Every line in the records below that holds the word "фільтри" is to be copied.

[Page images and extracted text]
☆ ☆ ☆ ☆ ☆
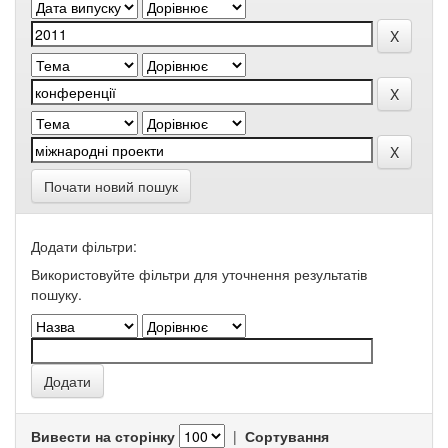
Почати новий пошук
Додати фільтри:
Використовуйте фільтри для уточнення результатів
пошуку.
Вивести на сторінку
|
Сортування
☆ ☆ ☆ ☆ ☆
__Answer for the task__:
Додати фільтри:
Використовуйте фільтри для уточнення результатів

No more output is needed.